Pourtant, il serait faux de dire que la gestion de l’eau est une problématique récente de la société iranienne. Le sec plateau iranien sur lequel se situe l’Iran a appris très tôt à ses habitants l’importance de la préservation de cet élément vital. Le problème de l’eau existant depuis toujours en Iran, les Iraniens furent dès les premiers temps de leur histoire conscients de l’absolue nécessité qu’il y avait pour eux à équitablement partager les ressources existantes. Pour certains archéologues, ce fut même cette nécessité qui poussa les premières communautés en Iran à se doter d’un ordre spécial qui permit très tôt la formation d’une société ordonnée et puissante, qui se transforma rapidement en empire. Le rôle des mirâbs, "les maîtres des eaux" ou les préposés au partage des eaux, était d’une remarquable portée il y a à peine une cinquantaine d’années.

Cascade résultant de la désaffectation des moulins à eau, Shushtar

Ainsi, certains des plus anciens efforts de l’homme pour la rétention de l’élément liquide eurent lieu en Iran, parmi lesquels la construction des qanâts, des moulins à eau, des bands, ancêtres des barrages actuels et des âbanbârs, ou réservoirs d’eau sont à signaler. Dans ce pays où la diversité climatique, les conditions topographiques et géographiques, les violents changements climatiques annuels et le partage inégal des courants d’eau de surface au vu des besoins qui existent sont des caractéristiques hydrologiques importantes, la gestion de l’eau est depuis toujours considérée comme un art. Aujourd’hui encore, l’importance et la grandeur de la gestion de cet élément est visible dans les croyances, les coutumes et les traditions. C’est peut-être pour cette raison que l’eau a une place très importante en Iran, tant dans les textes sacrés zoroastriens que musulmans, ainsi que dans la mythologie iranienne préislamique où Anâhîtâ, la déesse gardienne des eaux, n’est que l’un des nombreux dieux chargés de préserver cet élément. La même chose est à signaler dans la tradition musulmane où l’eau est un élément purificateur vital.

Les qanâts

De récentes découvertes archéologiques ont permis la mise à jour de vestiges de piscines, de réservoirs d’eau et des canalisations urbaines assez perfectionnées datant de l’ère assyrienne, élamite et pré-achéménide (600-1500 av. J.-C.) mais les plus célèbres des ouvrages iraniens en matière de gestion d’eau sont sans aucun doute les qanâts, à l’histoire vieille de plus de vingt cinq siècles. La première source écrite à citer l’existence des qanâts iraniens et leur forage est l’Enquête de l’historien grec Hérodote qui précisait déjà, au Vème siècle av. J.-C., que cette technique d’exploitation de l’eau était très ancienne et couramment utilisée en Iran.

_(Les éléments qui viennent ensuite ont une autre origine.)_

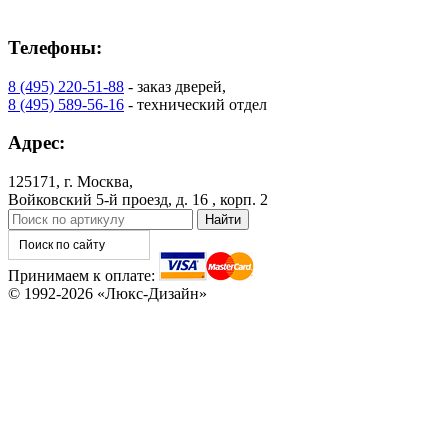
Телефоны:
8 (495) 220-51-88
- заказ дверей,
8 (495) 589-56-16
- технический отдел
C82
C83
Адрес:
125171, г. Москва,
Войковский 5-й проезд, д. 16 , корп. 2
Принимаем к оплате:
© 1992-2026 «Люкс-Дизайн»
TA1
TA2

Le barrage Karoun 3 avant le remplissage, Khuzestân

Les plus communs des puits étaient les puits classiques, c’est-à-dire les puits consistant en des trous verticaux creusés jusqu’au point où l’eau affleurait. Ces puits étaient forés manuellement et l’eau était tirée grâce à la force motrice d’une manivelle ou d’un animal domestique. Les anciens Iraniens connaissaient le phénomène des puits artésiens mais pour des raisons inconnues, ils ne s’intéressaient pas à l’exploitation de ces sources.

Le surplus de l’eau de pluie était quant à lui conservé dans des réservoirs d’eau spécialement creusés à cet effet. Aujourd’hui encore, ce genre de réservoirs couverts existe dans les régions désertiques du pays où ils servent à répondre aux besoins des villages ou des domaines agricoles.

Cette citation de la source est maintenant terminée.